### Description of the task
Beginning with the line that has "Seid ihr dabei?" and ending with the line that has "La part du thermalisme", retype the entries below exactly, except for the pictures.
[Data for analysis Boundary: Start]
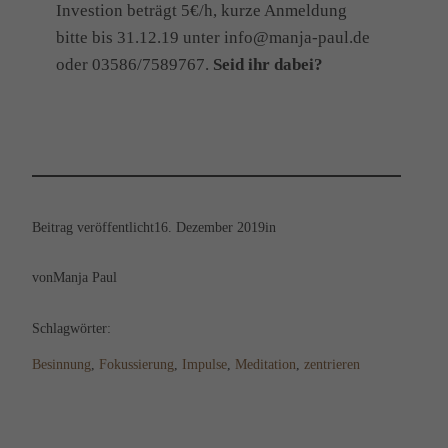
Investion beträgt 5€/h, kurze Anmeldung
bitte bis 31.12.19 unter info@manja-paul.de
oder 03586/7589767.
Seid ihr dabei?
Beitrag veröffentlicht
16. Dezember 2019
in
von
Manja Paul
Schlagwörter:
Besinnung
, 
Fokussierung
, 
Impulse
, 
Meditation
, 
zentrieren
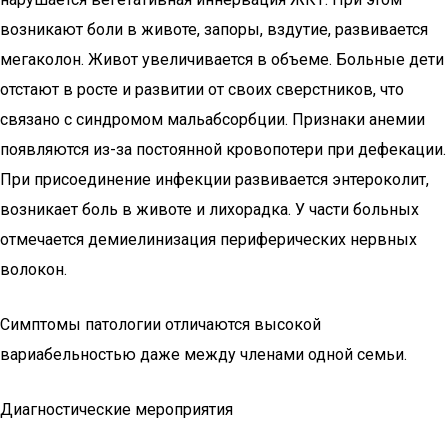
возникают боли в животе, запоры, вздутие, развивается
мегаколон. Живот увеличивается в объеме. Больные дети
отстают в росте и развитии от своих сверстников, что
связано с синдромом мальабсорбции. Признаки анемии
появляются из-за постоянной кровопотери при дефекации.
При присоединение инфекции развивается энтероколит,
возникает боль в животе и лихорадка. У части больных
отмечается демиелинизация периферических нервных
волокон.
Симптомы патологии отличаются высокой
вариабельностью даже между членами одной семьи.
Диагностические мероприятия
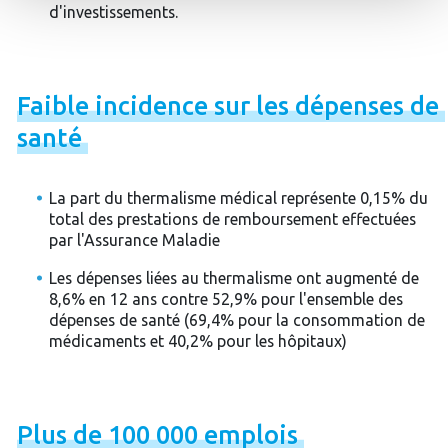
d'investissements.
Faible
incidence
sur
les
dépenses
de
santé
La part du thermalisme médical représente 0,15% du
total des prestations de remboursement effectuées
par l'Assurance Maladie
Les dépenses liées au thermalisme ont augmenté de
8,6% en 12 ans contre 52,9% pour l'ensemble des
dépenses de santé (69,4% pour la consommation de
médicaments et 40,2% pour les hôpitaux)
Plus
de
100
000
emplois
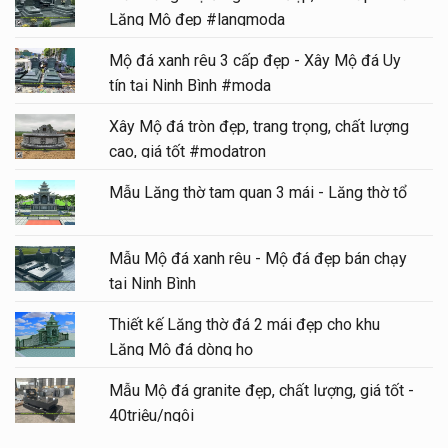
Lăng Mộ đẹp #langmoda
Mộ đá xanh rêu 3 cấp đẹp - Xây Mộ đá Uy
tín tại Ninh Bình #moda
Xây Mộ đá tròn đẹp, trang trọng, chất lượng
cao, giá tốt #modatron
Mẫu Lăng thờ tam quan 3 mái - Lăng thờ tổ
Mẫu Mộ đá xanh rêu - Mộ đá đẹp bán chạy
tại Ninh Bình
Thiết kế Lăng thờ đá 2 mái đẹp cho khu
Lăng Mộ đá dòng họ
Mẫu Mộ đá granite đẹp, chất lượng, giá tốt -
40triệu/ngôi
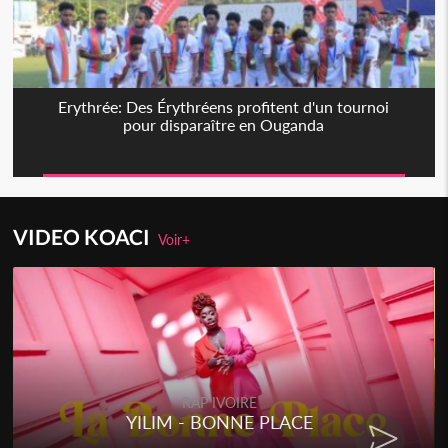
Erythrée: Des Érythréens profitent d'un tournoi
pour disparaître en Ouganda
VIDEO KOACI
Voir+
RAP IVOIRE
YILIM - BONNE PLACE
[Data for analysis Boundary: End]
### Solved problem
Seid ihr dabei?
Beitrag veröffentlicht
16. Dezember 2019
in
von
Manja Paul
Schlagwörter:
Besinnung
, 
Fokussierung
, 
Impulse
, 
Meditation
, 
zentrieren
возникают боли в животе, запоры, вздутие, развивается
мегаколон. Живот увеличивается в объеме. Больные дети
отстают в росте и развитии от своих сверстников, что
связано с синдромом мальабсорбции. Признаки анемии
появляются из-за постоянной кровопотери при дефекации.
При присоединение инфекции развивается энтероколит,
возникает боль в животе и лихорадка. У части больных
отмечается демиелинизация периферических нервных
волокон.
Симптомы патологии отличаются высокой
вариабельностью даже между членами одной семьи.
Диагностические мероприятия
d'investissements.
Faible
incidence
sur
les
dépenses
de
santé
La part du thermalisme médical représente 0,15% du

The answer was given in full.